··· Available data

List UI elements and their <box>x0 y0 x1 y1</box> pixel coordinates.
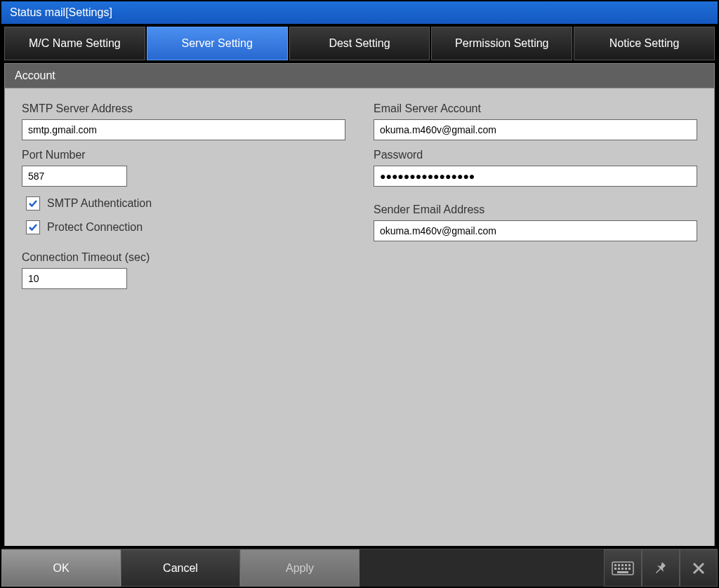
svg-rect-2 <box>618 564 620 566</box>
protect-connection-checkbox[interactable] <box>26 220 40 234</box>
port-number-input[interactable] <box>22 166 127 187</box>
svg-rect-6 <box>614 568 616 570</box>
protect-connection-label: Protect Connection <box>47 221 143 234</box>
tab-server-setting[interactable]: Server Setting <box>147 27 288 60</box>
apply-button[interactable]: Apply <box>240 549 360 587</box>
connection-timeout-label: Connection Timeout (sec) <box>22 251 345 264</box>
section-title: Account <box>15 69 55 81</box>
svg-rect-9 <box>625 568 627 570</box>
svg-rect-7 <box>618 568 620 570</box>
form-panel: SMTP Server Address Port Number SMTP Aut… <box>4 88 715 546</box>
password-label: Password <box>374 149 697 161</box>
left-column: SMTP Server Address Port Number SMTP Aut… <box>22 102 345 532</box>
content-area: Account SMTP Server Address Port Number … <box>1 60 718 549</box>
keyboard-icon <box>612 561 634 575</box>
svg-rect-4 <box>625 564 627 566</box>
svg-rect-11 <box>617 571 628 573</box>
sender-email-input[interactable] <box>374 220 697 241</box>
window-title: Status mail[Settings] <box>10 6 112 19</box>
svg-rect-3 <box>621 564 624 566</box>
close-button[interactable] <box>680 549 718 587</box>
pin-button[interactable] <box>642 549 680 587</box>
titlebar: Status mail[Settings] <box>1 1 718 24</box>
checkmark-icon <box>27 222 39 233</box>
section-header: Account <box>4 63 715 88</box>
tab-notice-setting[interactable]: Notice Setting <box>574 27 715 60</box>
bottom-bar: OK Cancel Apply <box>1 549 718 587</box>
keyboard-button[interactable] <box>604 549 642 587</box>
checkmark-icon <box>27 198 39 209</box>
smtp-server-input[interactable] <box>22 119 345 140</box>
close-icon <box>691 561 706 576</box>
password-input[interactable] <box>374 166 697 187</box>
tab-mc-name-setting[interactable]: M/C Name Setting <box>4 27 145 60</box>
svg-rect-5 <box>628 564 631 566</box>
sender-email-label: Sender Email Address <box>374 203 697 216</box>
connection-timeout-input[interactable] <box>22 268 127 289</box>
pin-icon <box>652 560 669 577</box>
svg-rect-10 <box>628 568 631 570</box>
email-account-label: Email Server Account <box>374 102 697 115</box>
status-mail-settings-window: Status mail[Settings] M/C Name Setting S… <box>0 0 719 588</box>
tab-permission-setting[interactable]: Permission Setting <box>431 27 572 60</box>
ok-button[interactable]: OK <box>1 549 121 587</box>
email-account-input[interactable] <box>374 119 697 140</box>
smtp-auth-checkbox[interactable] <box>26 196 40 211</box>
smtp-auth-label: SMTP Authentication <box>47 197 152 210</box>
port-number-label: Port Number <box>22 149 345 161</box>
button-spacer <box>360 549 604 587</box>
right-column: Email Server Account Password Sender Ema… <box>374 102 697 532</box>
svg-rect-1 <box>614 564 616 566</box>
smtp-server-label: SMTP Server Address <box>22 102 345 115</box>
svg-rect-8 <box>621 568 624 570</box>
cancel-button[interactable]: Cancel <box>121 549 240 587</box>
tab-bar: M/C Name Setting Server Setting Dest Set… <box>1 24 718 60</box>
tab-dest-setting[interactable]: Dest Setting <box>289 27 430 60</box>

······

_Goal of the exercise:_ Your answer must be a single number: how many lines in this listing hold the string "Dest"? Please add nothing else.

_Solution to this task:_ 2